Transport mechanisms supported by the architecture include HTTP GET (the most common, for progressive download and streaming), HTTP POST (for uploading content to a server), RTP (for real-time streaming with timing information), and vendor-extensible protocols. The architecture also defines the concept of transport layers that can encapsulate DRM, link protection (DTCP-IP), and quality-of-service markings without modifying the core service interfaces. The ConnectionManager’s protocol info data structure is designed to be extensible — new transport protocols can be added by defining new protocol identifiers without revising the service specification.
The specification also addresses the important concept of content format identification.
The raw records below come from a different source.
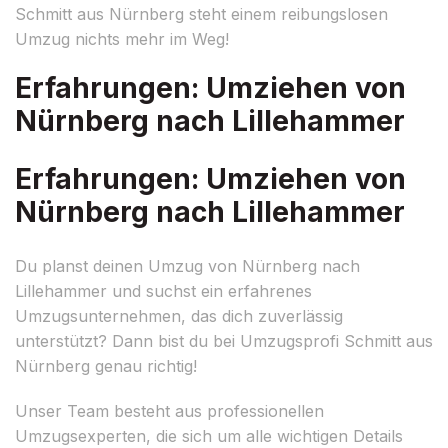
Schmitt aus Nürnberg steht einem reibungslosen
Umzug nichts mehr im Weg!
Erfahrungen: Umziehen von
Nürnberg nach Lillehammer
Erfahrungen: Umziehen von
Nürnberg nach Lillehammer
Du planst deinen Umzug von Nürnberg nach
Lillehammer und suchst ein erfahrenes
Umzugsunternehmen, das dich zuverlässig
unterstützt? Dann bist du bei Umzugsprofi Schmitt aus
Nürnberg genau richtig!
Unser Team besteht aus professionellen
Umzugsexperten, die sich um alle wichtigen Details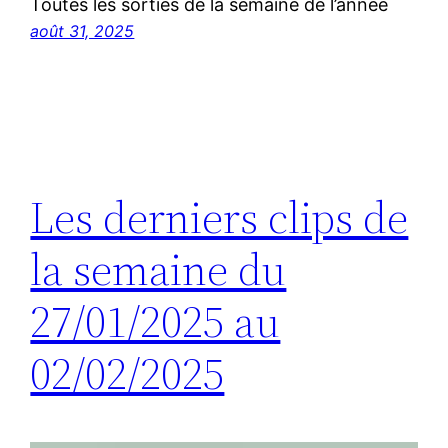
Toutes les sorties de la semaine de l’année
août 31, 2025
Les derniers clips de
la semaine du
27/01/2025 au
02/02/2025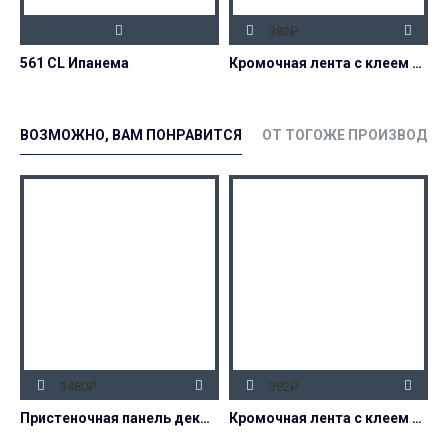
382₽
561 CL Ипанема
Кромочная лента с клеем 45 мм декор 2059/FL-Ипанема
ВОЗМОЖНО, ВАМ ПОНРАВИТСЯ
ОТ ТОГОЖЕ ПРОИЗВОДИТ
3480₽
382₽
Пристеночная панель декор 2062/S-Трансильвания
Кромочная лента с клеем 45 мм декор 2062/S-Трансильвания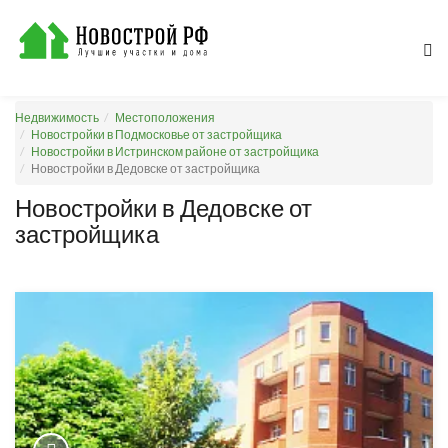
Недвижимость
Местоположения
Новостройки в Подмосковье от застройщика
Новостройки в Истринском районе от застройщика
Новостройки в Дедовске от застройщика
Новостройки в Дедовске от
застройщика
Each media resource carries a MIME type (e.g., video/mpeg, audio/mpeg, image/jpeg) and may include additional protocol-specific information through the protocolInfo attribute. The architecture recommends that implementations use the full four-field protocol info format rather than abbreviated forms to maximize interoperability. For DLNA-certified devices, additional profile identifiers (e.g., DLNA.1.5) are appended to the additionalInfo field to enable precise capability matching.
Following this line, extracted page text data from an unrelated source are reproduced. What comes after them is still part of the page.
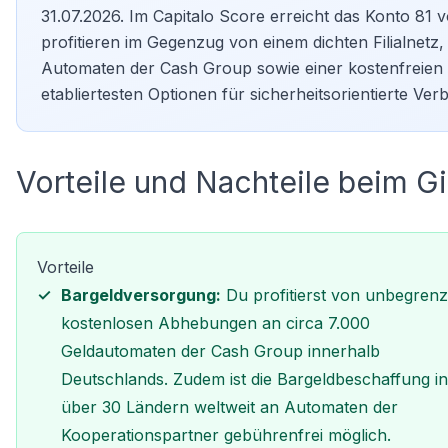
31.07.2026. Im Capitalo Score erreicht das Konto 81 
profitieren im Gegenzug von einem dichten Filialne
Automaten der Cash Group sowie einer kostenfreien v
etabliertesten Optionen für sicherheitsorientierte Ve
Vorteile und Nachteile beim 
Vorteile
Bargeldversorgung:
Du profitierst von unbegrenz
kostenlosen Abhebungen an circa 7.000
Geldautomaten der Cash Group innerhalb
Deutschlands. Zudem ist die Bargeldbeschaffung in
über 30 Ländern weltweit an Automaten der
Kooperationspartner gebührenfrei möglich.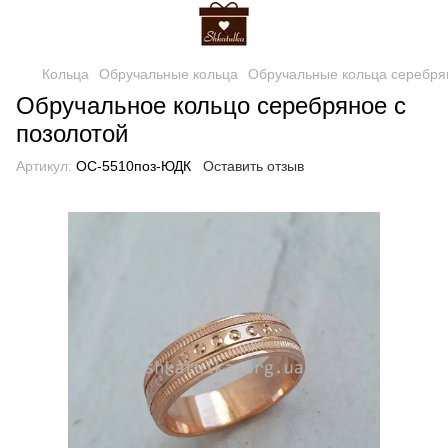
Кольца
Обручальные кольца
Обручальные кольца серебря
Обручальное кольцо серебряное с
позолотой
Артикул:
ОС-5510поз-ЮДК
Оставить отзыв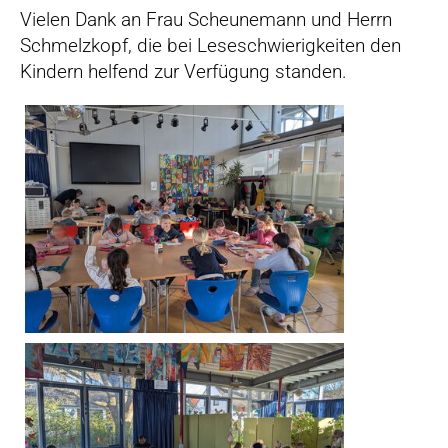
Vielen Dank an Frau Scheunemann und Herrn
Schmelzkopf, die bei Leseschwierigkeiten den
Kindern helfend zur Verfügung standen.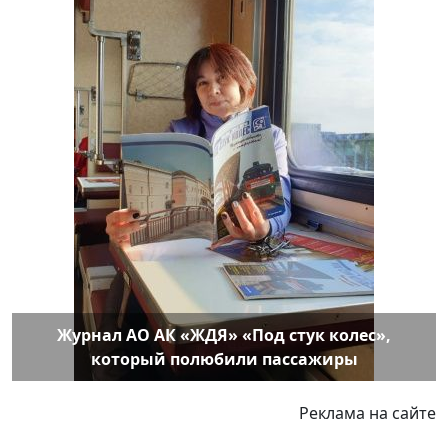
Журнал АО АК «ЖДЯ» «Под стук колес»,
который полюбили пассажиры
Реклама на сайте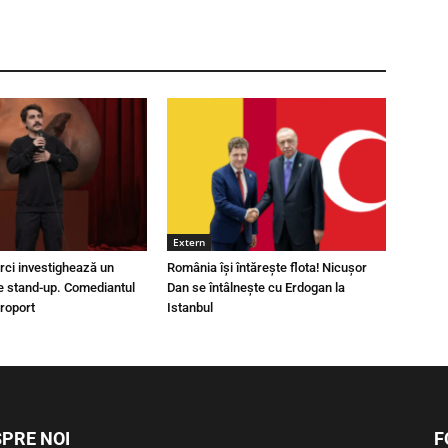
Extern
urci investighează un
România își întărește flota! Nicușor
e stand-up. Comediantul
Dan se întâlnește cu Erdogan la
eroport
Istanbul
PRE NOI
F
Implementing a system that conforms to the UPnP AV Architecture:2 requires careful attention to device discovery robustness. The SSDP discovery protocol uses UDP with a default TTL of 4, meaning discovery messages are confined to the local subnet. For multi-subnet deployments (e.g., enterprise networks with VLANs), implement SSDP proxy or multicast routing between subnets. Alternatively, use the Device Discovery mechanism defined in the UPnP UDA, which allows devices to register with a known discovery proxy.
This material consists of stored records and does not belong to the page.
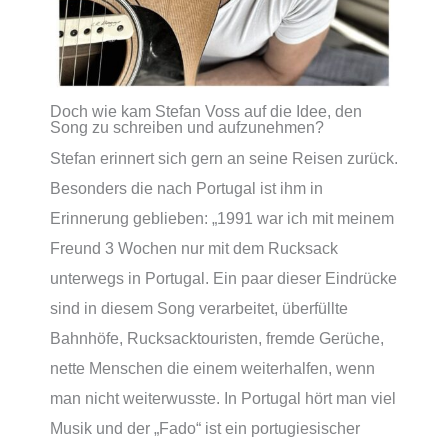
Doch wie kam Stefan Voss auf die Idee, den
Song zu schreiben und aufzunehmen?
Stefan erinnert sich gern an seine Reisen zurück.
Besonders die nach Portugal ist ihm in
Erinnerung geblieben: „1991 war ich mit meinem
Freund 3 Wochen nur mit dem Rucksack
unterwegs in Portugal. Ein paar dieser Eindrücke
sind in diesem Song verarbeitet, überfüllte
Bahnhöfe, Rucksacktouristen, fremde Gerüche,
nette Menschen die einem weiterhalfen, wenn
man nicht weiterwusste. In Portugal hört man viel
Musik und der „Fado“ ist ein portugiesischer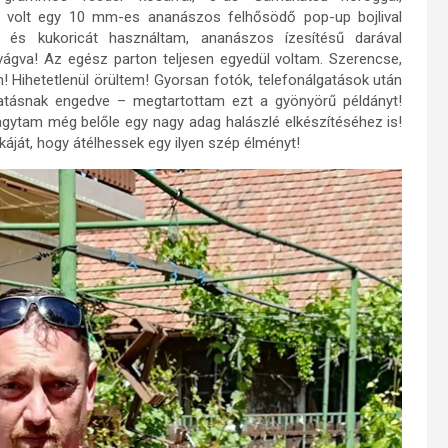
oró volt egy 10 mm-es ananászos felhősödő pop-up bojlival
t és kukoricát használtam, ananászos ízesítésű darával
vágva! Az egész parton teljesen egyedül voltam. Szerencse,
! Hihetetlenül örültem! Gyorsan fotók, telefonálgatások után
hatásnak engedve – megtartottam ezt a gyönyörű példányt!
Hagytam még belőle egy nagy adag halászlé elkészítéséhez is!
át, hogy átélhessek egy ilyen szép élményt!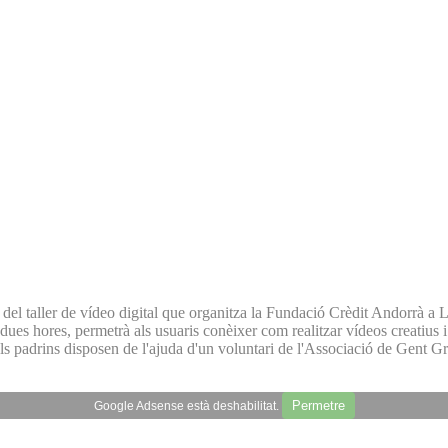
l taller de vídeo digital que organitza la Fundació Crèdit Andorrà a L'es
e dues hores, permetrà als usuaris conèixer com realitzar vídeos creatiu
 els padrins disposen de l'ajuda d'un voluntari de l'Associació de Gent
Permetre
Google Adsense està deshabilitat.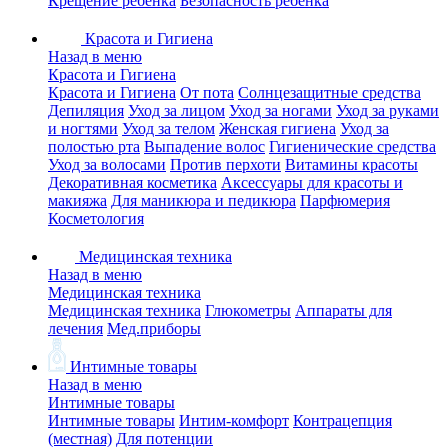
Крещение ребенка
Безопасность ребенка
Красота и Гигиена
Назад в меню
Красота и Гигиена
Красота и Гигиена
От пота
Солнцезащитные средства
Депиляция
Уход за лицом
Уход за ногами
Уход за руками
и ногтями
Уход за телом
Женская гигиена
Уход за
полостью рта
Выпадение волос
Гигиенические средства
Уход за волосами
Против перхоти
Витамины красоты
Декоративная косметика
Аксессуары для красоты и
макияжа
Для маникюра и педикюра
Парфюмерия
Косметология
Медицинская техника
Назад в меню
Медицинская техника
Медицинская техника
Глюкометры
Аппараты для
лечения
Мед.приборы
Интимные товары
Назад в меню
Интимные товары
Интимные товары
Интим-комфорт
Контрацепция
(местная)
Для потенции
Service coordination is another critical area. When a Control Point invokes actions across multiple services (e.g., ContentDirectory browsing followed by ConnectionManager setup), it must handle the case where services reside on different devices or on the same device. The architecture recommends that device implementations expose a single DeviceDescription XML that enumerates all embedded services and their control/event URLs. Control Points should parse this description to build a complete service topology before initiating any AV operations. Caching the device description with a timeout aligned to the SSDP advertisement interval minimizes redundant network requests.
Error handling at the architecture level requires a layered approach. Network-level errors (timeouts, connection refused) are handled by the transport layer. Service-level errors (invalid arguments, resource exhaustion) are returned as UPnP error codes in SOAP responses. Application-level errors (content format mismatch, DRM restriction) must be communicated through state variables and events. The architecture recommends that implementations log all errors with a severity level and timestamp to facilitate debugging of multi-vendor interoperability issues. A centralized error aggregator service within the Control Point can correlate errors across devices to identify systematic problems such as incompatible firmware versions or misconfigured network parameters.